=== EXERCISE REQUIREMENTS ===
Below are entries. Copy exactly the lines running from the line that holds "Miejsce wydania" to the line that holds "Pt: 10:00-16:00)", with both ends included.

Page-level text extractions
****************************************

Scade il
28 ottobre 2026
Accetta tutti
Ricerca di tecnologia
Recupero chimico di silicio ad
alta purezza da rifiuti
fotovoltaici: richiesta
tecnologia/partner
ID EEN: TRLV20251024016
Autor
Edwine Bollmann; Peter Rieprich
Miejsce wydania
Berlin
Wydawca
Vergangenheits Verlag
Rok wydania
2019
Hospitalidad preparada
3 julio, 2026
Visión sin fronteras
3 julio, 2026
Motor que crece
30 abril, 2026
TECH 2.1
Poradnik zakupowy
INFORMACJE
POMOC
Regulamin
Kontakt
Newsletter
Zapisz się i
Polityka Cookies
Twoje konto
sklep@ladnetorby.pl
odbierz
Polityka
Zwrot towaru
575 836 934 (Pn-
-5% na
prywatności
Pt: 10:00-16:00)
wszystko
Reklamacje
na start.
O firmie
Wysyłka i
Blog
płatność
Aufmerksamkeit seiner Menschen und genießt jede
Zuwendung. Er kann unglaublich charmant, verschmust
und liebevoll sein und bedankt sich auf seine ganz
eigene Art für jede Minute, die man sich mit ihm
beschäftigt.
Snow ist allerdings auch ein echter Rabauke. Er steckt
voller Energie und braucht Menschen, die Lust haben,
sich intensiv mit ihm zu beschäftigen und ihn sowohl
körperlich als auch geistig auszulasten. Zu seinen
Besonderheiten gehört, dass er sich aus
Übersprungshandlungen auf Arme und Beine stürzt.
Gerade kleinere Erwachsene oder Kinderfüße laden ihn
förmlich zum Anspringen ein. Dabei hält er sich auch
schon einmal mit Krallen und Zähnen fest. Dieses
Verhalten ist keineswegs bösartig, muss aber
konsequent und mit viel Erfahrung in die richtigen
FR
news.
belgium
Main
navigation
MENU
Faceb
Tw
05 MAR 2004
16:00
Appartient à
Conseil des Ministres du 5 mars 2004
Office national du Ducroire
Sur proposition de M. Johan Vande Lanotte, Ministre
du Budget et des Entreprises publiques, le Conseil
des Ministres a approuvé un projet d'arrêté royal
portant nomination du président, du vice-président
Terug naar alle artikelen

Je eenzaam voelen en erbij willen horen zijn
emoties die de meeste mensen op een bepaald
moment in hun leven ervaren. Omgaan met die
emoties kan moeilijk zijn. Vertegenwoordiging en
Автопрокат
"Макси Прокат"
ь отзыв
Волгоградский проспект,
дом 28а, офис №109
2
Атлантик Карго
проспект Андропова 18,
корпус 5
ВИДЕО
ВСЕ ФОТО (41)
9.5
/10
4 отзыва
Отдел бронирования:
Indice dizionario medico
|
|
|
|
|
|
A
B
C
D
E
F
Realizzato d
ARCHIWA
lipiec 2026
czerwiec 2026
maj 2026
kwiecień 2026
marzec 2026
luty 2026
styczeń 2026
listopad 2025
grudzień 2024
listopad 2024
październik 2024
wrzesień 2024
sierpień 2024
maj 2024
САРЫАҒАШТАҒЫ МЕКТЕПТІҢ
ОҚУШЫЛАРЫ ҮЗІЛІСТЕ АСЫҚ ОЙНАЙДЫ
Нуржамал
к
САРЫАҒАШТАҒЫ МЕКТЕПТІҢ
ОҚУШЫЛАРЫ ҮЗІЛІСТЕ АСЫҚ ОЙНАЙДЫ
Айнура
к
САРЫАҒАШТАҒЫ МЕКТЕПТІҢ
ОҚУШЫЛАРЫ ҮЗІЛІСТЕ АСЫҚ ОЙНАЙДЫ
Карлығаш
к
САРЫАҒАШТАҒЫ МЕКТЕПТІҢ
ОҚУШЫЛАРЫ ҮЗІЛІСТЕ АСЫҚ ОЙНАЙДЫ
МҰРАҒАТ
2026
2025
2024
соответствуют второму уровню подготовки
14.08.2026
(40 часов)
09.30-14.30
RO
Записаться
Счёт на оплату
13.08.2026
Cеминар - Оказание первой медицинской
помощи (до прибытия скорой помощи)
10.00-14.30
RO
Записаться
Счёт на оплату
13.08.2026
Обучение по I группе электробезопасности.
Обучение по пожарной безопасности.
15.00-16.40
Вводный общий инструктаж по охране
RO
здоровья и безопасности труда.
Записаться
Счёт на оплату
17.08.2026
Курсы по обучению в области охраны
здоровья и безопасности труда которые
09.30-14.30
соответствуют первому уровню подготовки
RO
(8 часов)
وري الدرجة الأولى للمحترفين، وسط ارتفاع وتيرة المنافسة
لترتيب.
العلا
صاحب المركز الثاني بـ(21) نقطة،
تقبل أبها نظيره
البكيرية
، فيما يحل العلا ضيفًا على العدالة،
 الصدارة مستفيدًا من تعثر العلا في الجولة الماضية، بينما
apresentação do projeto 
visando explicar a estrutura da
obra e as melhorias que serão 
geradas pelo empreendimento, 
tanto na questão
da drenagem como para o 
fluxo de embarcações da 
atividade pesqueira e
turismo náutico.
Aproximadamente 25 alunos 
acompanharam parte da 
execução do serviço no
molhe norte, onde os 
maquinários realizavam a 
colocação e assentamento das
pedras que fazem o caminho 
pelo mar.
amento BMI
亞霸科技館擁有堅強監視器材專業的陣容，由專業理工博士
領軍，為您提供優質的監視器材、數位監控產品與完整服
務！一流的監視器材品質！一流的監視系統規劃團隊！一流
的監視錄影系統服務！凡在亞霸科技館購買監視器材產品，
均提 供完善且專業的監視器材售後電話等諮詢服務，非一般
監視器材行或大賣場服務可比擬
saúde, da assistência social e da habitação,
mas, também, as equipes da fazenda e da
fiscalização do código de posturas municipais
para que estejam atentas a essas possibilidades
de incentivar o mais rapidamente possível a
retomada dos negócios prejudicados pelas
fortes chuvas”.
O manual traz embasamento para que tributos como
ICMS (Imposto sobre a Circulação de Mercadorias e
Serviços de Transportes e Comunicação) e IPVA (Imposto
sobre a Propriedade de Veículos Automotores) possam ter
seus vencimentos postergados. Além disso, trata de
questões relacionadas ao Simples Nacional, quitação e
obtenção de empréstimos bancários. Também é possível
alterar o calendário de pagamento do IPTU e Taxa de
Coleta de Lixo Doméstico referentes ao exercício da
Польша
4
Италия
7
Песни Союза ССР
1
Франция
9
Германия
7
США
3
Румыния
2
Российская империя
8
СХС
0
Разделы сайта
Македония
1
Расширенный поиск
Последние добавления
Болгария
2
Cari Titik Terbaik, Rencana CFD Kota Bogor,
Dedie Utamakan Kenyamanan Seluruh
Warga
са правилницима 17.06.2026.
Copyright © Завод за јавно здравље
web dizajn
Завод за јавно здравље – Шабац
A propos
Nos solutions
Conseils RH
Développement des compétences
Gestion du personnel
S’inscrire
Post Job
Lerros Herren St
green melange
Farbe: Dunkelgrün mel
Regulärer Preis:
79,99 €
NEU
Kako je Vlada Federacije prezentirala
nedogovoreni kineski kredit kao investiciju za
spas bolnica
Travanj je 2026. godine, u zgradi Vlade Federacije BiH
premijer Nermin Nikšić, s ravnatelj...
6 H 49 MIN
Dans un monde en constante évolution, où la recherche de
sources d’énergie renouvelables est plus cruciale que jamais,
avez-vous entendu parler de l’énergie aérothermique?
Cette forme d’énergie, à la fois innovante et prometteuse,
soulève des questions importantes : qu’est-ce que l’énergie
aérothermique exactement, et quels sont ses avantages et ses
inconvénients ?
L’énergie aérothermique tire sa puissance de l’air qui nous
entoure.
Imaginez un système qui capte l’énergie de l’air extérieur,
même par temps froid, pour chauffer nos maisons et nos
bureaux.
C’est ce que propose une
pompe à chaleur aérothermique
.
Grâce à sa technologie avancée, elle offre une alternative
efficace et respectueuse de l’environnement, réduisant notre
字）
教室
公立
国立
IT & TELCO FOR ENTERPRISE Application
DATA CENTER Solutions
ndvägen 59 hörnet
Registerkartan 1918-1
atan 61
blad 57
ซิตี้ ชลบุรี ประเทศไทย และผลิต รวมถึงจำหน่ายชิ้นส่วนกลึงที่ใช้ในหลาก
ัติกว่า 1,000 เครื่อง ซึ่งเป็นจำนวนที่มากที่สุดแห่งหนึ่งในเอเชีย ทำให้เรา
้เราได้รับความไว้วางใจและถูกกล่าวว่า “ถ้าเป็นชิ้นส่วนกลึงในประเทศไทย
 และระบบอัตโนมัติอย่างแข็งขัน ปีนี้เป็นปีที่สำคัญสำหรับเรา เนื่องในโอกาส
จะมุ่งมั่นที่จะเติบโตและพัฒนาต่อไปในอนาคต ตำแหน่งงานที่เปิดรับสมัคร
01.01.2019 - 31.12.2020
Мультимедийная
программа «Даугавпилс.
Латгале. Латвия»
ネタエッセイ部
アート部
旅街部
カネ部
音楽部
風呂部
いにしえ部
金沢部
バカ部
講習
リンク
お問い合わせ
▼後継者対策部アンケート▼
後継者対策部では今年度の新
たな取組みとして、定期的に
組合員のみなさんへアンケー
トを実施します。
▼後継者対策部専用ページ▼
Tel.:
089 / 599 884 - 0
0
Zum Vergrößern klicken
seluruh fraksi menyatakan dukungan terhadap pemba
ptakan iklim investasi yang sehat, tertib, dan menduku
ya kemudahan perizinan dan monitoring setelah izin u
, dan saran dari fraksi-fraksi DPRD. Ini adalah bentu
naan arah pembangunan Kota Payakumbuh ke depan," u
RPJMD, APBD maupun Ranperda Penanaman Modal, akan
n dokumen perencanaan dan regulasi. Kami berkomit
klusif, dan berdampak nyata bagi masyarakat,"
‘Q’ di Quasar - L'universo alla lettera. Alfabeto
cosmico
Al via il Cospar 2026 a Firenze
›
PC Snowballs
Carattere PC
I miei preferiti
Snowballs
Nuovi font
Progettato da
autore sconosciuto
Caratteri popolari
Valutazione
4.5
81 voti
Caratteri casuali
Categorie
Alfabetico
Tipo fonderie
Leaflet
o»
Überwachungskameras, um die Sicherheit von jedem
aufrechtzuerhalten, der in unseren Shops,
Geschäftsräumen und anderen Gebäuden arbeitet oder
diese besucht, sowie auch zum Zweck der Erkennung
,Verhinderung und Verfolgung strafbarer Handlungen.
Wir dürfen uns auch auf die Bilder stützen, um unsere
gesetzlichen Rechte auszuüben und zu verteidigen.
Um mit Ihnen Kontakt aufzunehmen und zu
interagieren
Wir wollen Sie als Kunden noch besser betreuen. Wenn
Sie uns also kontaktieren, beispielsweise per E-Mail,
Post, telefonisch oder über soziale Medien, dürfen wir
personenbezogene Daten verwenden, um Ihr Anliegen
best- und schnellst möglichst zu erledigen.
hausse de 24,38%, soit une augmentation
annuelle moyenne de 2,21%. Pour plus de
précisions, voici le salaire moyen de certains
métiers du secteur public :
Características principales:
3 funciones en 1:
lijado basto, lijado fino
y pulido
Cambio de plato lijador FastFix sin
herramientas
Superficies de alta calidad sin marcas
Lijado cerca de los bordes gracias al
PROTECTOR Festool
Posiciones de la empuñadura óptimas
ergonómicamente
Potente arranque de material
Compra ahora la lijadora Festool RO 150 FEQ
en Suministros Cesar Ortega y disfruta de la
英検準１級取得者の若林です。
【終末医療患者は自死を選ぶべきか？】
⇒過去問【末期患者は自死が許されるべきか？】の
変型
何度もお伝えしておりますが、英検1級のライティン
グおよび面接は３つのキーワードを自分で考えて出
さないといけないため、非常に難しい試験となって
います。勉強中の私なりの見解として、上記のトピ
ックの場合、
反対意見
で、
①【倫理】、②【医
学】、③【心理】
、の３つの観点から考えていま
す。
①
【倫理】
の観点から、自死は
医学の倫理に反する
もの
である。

****************************************

=== SOLUTION FOR THIS PROBLEM ===
Miejsce wydania
Berlin
Wydawca
Vergangenheits Verlag
Rok wydania
2019
Hospitalidad preparada
3 julio, 2026
Visión sin fronteras
3 julio, 2026
Motor que crece
30 abril, 2026
TECH 2.1
Poradnik zakupowy
INFORMACJE
POMOC
Regulamin
Kontakt
Newsletter
Zapisz się i
Polityka Cookies
Twoje konto
sklep@ladnetorby.pl
odbierz
Polityka
Zwrot towaru
575 836 934 (Pn-
-5% na
prywatności
Pt: 10:00-16:00)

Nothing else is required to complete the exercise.